Most tutorials introduce RAG by splitting documents into fixed-size chunks with overlap. It’s simple to implement and often demonstrates basic functionality. Yet this approach ignores the structure of real documents—especially technical ones like API guides, tutorials, or code-heavy manuals.

Consider a markdown file titled Setting Up Stripe Webhooks. It contains:

A heading: ## Configuring Webhooks
A paragraph explaining webhook concepts
A TypeScript code block initializing Stripe and defining a webhook handler
Another paragraph detailing signature verification
Final notes on retries and error handling

A fixed-size chunker splits this document at arbitrary character counts. The result? A chunk ending mid-code block, containing const stripe = new Stripe(STRIPE_SECRET_KEY) but missing the handler logic. The next chunk starts with req.body, sig, endpointSecret, leaving the LLM with no context about what these variables represent. When a user asks, “How do I verify Stripe webhooks?” the embedding model can’t associate this fragment with the actual process. Even if retrieved, the LLM receives half a code sample and may hallucinate the rest or return a nonsensical answer.

The Fix: Respect Document Structure with Semantic Chunking

Real documents are written in sections for a reason. Each heading marks a coherent topic. My solution replaces fixed-size slicing with structural chunking, which splits content at heading boundaries while preserving hierarchy and context.

The algorithm works like this:

Parse frontmatter (YAML metadata at the top of the file) to extract the document title and tenant context.
Identify headings using Markdown syntax (#, ##, etc.), but skip headings inside code blocks to avoid breaking code sections.
Group content between headings into logical chunks. For example, everything between ## Stripe Webhooks and ### Choosing a Sync Mode becomes one chunk.
Track the section path—a breadcrumb like "Stripe Webhooks > Choosing a Sync Mode"—to provide the LLM with contextual where this information comes from.
Handle large sections by splitting first at paragraph boundaries (\n\n), then at lines (\n) if necessary. Each chunk respects the semantic unit of a paragraph or code block.
Apply deterministic IDs using sha256(sectionPath + content) to ensure idempotency—running the pipeline twice produces identical results, enabling safe upserts.

This method produces chunks that align with how humans write and read documents. The embedding captures the full meaning of a topic—not a random slice of text.

{
  "id": "a8f3e2d1b9c04567",
  "tenant_id": "posthog",
  "source_file": "published/docs/cdp/sources/stripe.md",
  "doc_title": "Linking Stripe as a Source",
  `section_path": "Linking Stripe as a Source > Choosing a Sync Mode",
  "content": "The actual section content...",
  "doc_type": "docs"
}

Key metadata principles:

section_path provides granular context, turning ambiguous headings like “Choosing a Sync Mode” into unambiguous paths.
tenant_id is baked in from day one, enabling multi-tenancy without costly refactoring later.
Deterministic IDs prevent duplication and ensure consistency across pipeline runs.

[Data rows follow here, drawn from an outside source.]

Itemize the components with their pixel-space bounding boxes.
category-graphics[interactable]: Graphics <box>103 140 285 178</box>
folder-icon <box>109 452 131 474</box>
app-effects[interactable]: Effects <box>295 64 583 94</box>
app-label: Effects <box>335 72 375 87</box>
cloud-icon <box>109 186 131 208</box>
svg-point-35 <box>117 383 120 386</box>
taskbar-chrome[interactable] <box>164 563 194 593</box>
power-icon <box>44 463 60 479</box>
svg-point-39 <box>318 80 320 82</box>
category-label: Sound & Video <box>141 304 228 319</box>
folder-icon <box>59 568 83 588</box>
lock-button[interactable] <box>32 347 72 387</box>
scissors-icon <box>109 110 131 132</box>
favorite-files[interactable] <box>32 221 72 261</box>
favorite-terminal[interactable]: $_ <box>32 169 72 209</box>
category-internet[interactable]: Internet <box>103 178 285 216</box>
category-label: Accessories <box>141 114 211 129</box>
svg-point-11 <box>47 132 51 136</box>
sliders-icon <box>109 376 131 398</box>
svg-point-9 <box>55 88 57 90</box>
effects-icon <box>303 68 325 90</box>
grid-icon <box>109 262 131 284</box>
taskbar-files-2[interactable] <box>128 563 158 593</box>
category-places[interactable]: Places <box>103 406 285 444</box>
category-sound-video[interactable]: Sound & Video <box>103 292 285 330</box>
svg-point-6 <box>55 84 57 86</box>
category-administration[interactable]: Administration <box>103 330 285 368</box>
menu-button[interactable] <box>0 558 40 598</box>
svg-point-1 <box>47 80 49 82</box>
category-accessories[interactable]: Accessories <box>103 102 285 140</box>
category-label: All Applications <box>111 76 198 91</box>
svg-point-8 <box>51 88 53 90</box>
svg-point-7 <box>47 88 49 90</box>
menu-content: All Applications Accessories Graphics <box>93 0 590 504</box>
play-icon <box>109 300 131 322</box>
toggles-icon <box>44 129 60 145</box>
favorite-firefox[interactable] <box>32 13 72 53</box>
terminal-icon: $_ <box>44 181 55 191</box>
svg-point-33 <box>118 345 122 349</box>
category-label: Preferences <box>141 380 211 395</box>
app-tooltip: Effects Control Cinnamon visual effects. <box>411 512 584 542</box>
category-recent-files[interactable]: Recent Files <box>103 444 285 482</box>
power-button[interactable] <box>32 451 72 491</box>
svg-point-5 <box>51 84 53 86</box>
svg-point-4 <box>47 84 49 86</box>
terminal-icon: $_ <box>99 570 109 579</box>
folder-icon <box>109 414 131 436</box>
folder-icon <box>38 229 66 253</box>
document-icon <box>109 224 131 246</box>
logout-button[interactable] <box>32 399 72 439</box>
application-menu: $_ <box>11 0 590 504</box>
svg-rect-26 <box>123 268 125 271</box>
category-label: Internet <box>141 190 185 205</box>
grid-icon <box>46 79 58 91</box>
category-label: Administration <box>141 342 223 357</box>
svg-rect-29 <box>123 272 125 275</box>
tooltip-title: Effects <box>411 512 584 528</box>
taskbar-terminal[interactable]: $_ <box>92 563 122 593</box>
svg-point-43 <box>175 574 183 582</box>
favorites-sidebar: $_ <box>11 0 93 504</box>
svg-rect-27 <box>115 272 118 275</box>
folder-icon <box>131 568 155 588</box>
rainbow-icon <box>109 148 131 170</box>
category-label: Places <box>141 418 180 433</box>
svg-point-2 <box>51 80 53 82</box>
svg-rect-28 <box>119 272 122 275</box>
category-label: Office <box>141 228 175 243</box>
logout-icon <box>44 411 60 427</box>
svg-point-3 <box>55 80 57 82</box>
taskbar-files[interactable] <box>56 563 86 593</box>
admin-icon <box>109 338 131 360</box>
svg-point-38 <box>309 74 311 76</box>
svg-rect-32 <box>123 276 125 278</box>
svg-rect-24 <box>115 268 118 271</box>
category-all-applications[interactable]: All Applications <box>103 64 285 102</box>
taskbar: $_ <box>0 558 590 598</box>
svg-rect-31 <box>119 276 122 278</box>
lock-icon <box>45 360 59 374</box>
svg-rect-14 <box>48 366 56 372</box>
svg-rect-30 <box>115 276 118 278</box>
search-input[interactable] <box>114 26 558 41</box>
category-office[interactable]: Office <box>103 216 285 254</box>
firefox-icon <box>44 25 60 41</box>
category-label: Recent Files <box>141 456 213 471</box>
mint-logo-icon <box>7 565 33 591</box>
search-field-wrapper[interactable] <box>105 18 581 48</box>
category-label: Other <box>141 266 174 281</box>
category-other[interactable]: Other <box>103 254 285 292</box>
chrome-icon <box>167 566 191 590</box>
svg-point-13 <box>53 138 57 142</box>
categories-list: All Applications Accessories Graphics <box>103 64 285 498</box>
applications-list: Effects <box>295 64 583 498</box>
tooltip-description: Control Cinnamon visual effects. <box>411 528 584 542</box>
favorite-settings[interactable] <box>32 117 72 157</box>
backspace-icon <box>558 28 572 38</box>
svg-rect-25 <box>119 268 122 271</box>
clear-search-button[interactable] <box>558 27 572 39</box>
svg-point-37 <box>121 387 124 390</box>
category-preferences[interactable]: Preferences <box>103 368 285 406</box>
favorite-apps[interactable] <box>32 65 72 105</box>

The Silent Failure: Embedding Models and Chunk Size Limits

Even structural chunking hit a wall when embedding models rejected oversized chunks. The nomic-embed-text model I used has an 8,192-token context limit. Some sections in my docs exceeded 13,000 characters—far beyond the safe zone. My first instinct was to truncate during embedding: “Just chop at 8,192 tokens and embed what fits.”

That was a mistake.

Truncation silently omits critical content. A 13k-character section on webhook configuration could lose its second half—the part covering error handling and retries. The LLM would receive a partial guide and generate incomplete or incorrect answers. Worse, truncation breaks the contract between chunking and embedding: the chunker’s job is to produce valid, self-contained units; the embedder should never need to trim data.

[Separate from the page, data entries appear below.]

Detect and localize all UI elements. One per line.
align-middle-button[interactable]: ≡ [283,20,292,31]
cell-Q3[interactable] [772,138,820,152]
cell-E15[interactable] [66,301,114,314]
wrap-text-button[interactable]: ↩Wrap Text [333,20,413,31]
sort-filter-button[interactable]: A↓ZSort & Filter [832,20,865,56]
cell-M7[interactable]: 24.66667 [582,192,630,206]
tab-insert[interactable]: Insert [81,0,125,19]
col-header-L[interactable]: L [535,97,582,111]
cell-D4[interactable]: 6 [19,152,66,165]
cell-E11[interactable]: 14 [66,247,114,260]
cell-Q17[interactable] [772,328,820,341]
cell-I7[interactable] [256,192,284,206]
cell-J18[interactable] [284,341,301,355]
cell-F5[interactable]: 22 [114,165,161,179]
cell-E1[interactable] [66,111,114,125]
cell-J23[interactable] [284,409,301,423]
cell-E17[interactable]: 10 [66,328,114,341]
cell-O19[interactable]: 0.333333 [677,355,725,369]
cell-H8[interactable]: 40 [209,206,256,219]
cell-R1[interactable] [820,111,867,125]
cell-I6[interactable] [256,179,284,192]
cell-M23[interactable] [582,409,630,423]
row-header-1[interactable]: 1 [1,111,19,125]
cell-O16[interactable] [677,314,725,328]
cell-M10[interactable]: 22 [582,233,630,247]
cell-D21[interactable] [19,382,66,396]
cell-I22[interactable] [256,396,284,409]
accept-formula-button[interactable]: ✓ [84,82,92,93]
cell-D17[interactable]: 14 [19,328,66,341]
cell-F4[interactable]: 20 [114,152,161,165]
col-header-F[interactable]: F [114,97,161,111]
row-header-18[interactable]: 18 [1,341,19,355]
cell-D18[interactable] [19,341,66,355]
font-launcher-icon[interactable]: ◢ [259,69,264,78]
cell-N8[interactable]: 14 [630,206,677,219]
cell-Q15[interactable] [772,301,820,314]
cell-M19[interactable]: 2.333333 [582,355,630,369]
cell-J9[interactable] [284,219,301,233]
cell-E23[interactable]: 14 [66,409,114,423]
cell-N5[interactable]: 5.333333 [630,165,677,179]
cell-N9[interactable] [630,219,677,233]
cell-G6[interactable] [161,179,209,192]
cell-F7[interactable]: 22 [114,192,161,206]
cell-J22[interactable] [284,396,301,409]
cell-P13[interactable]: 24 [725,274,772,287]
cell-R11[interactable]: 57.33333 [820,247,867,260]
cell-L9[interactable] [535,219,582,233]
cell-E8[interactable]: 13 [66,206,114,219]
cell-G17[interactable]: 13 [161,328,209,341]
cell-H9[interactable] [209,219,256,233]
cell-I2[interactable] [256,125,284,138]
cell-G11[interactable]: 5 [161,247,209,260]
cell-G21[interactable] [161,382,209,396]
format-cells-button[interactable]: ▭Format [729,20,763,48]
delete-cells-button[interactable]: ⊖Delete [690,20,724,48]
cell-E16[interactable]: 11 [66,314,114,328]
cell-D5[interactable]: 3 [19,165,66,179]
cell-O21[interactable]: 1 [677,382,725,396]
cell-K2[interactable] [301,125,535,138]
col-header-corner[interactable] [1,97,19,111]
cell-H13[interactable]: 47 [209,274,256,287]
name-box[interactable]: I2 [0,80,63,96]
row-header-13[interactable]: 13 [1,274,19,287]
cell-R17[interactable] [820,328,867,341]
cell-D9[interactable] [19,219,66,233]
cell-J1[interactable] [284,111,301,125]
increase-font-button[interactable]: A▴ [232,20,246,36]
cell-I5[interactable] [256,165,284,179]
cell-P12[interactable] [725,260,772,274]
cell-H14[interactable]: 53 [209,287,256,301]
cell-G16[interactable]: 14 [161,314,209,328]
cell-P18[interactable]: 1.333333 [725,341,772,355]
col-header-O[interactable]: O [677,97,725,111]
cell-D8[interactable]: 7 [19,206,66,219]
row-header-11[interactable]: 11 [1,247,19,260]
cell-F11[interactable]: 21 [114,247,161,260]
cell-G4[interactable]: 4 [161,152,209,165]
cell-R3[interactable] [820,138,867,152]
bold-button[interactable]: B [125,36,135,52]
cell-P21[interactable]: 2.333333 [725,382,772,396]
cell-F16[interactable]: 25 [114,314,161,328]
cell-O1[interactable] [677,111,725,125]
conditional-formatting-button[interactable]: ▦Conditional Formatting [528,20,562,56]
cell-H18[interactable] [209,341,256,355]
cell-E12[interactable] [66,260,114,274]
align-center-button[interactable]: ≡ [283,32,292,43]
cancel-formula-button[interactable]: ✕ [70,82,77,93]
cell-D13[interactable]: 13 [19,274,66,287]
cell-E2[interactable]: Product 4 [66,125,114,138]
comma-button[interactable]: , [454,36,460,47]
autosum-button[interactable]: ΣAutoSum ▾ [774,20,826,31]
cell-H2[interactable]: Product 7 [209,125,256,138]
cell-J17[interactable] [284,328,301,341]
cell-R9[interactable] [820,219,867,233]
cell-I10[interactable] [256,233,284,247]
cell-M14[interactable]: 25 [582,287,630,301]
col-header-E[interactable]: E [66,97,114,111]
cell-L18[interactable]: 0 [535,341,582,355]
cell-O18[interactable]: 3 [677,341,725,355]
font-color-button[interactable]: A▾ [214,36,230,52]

Two-Layer Splitting: Size Control Before Embedding

The fix was to enforce size limits before embedding, using a two-tier splitting strategy:

Paragraph split: Break content at double newline (\n\n). Paragraphs are naturally coherent units of meaning.
Line split (fallback): For content without paragraphs—like tables or long code blocks—split at single newlines.

Both methods use a shared accumulateChunks function: buffer content until adding the next piece would exceed the limit, then emit a complete chunk and continue. This separation of concerns ensures the chunker handles sizing, while the embedder receives only properly formatted input.

Rule of thumb: The embedding step should trust that chunks are valid. Don’t let it clean up messes it didn’t create.

The Blind Spot in Pure Vector Search

Vector-based semantic search excels at finding meaning, not exact words. Queries like “How do I set up Stripe?” and “configuring Stripe integration” return similar results even though they share few keywords. That’s the power of embeddings—but it’s also their blind spot.

Pure vector search can miss exact keyword matches critical for technical accuracy. For example, a user might ask, “Where is the stripe webhook secret variable defined?” A vector search for “webhook secret” might retrieve a general Stripe setup guide—but not the specific line of code that declares endpointSecret. Without keyword matching, the answer may be vague or off-target.

Hybrid Search: Combining Semantic and Keyword Precision

The solution combines hybrid retrieval—a mix of vector similarity and exact keyword matching. Here’s how it works in practice:

Run two parallel searches:
A semantic search using the query embedding against the vector store.
A keyword search using the raw query terms against document metadata (e.g., headings, filenames, code identifiers).
Merge and re-rank results: Combine the top N results from both searches, then prioritize chunks that match both semantic relevance and keyword presence.
Boost exact matches: Give higher weight to chunks containing literal query terms (e.g., “webhook secret”) or close variants.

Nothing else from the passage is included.